■ **ASSIGNMENT**: The answer should be the lines from the one with "Notre formation se déroule en deux temps." through the final line of the entries, restated word for word.

** Opening RECORDS PROVIDED block **

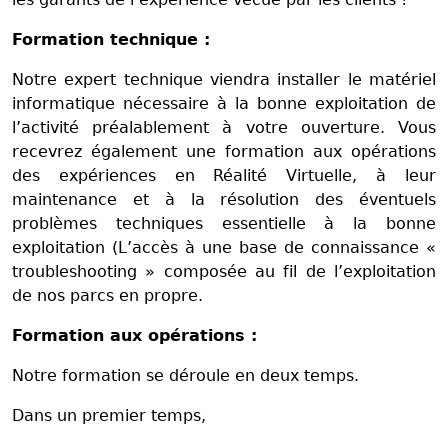
Formation technique :
Notre expert technique viendra installer le matériel
informatique nécessaire à la bonne exploitation de
l’activité préalablement à votre ouverture.
Vous
recevrez également une formation aux opérations
des expériences en Réalité Virtuelle, à leur
maintenance et à la résolution des éventuels
problèmes techniques essentielle à la bonne
exploitation (L’accès à une base de connaissance «
troubleshooting » composée au fil de l’exploitation
de nos parcs en propre.
Formation aux opérations :
Notre formation se déroule en deux temps.
Dans un premier temps,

** Closing RECORDS PROVIDED block **

■ **ANSWER BOX**:
Notre formation se déroule en deux temps.
Dans un premier temps,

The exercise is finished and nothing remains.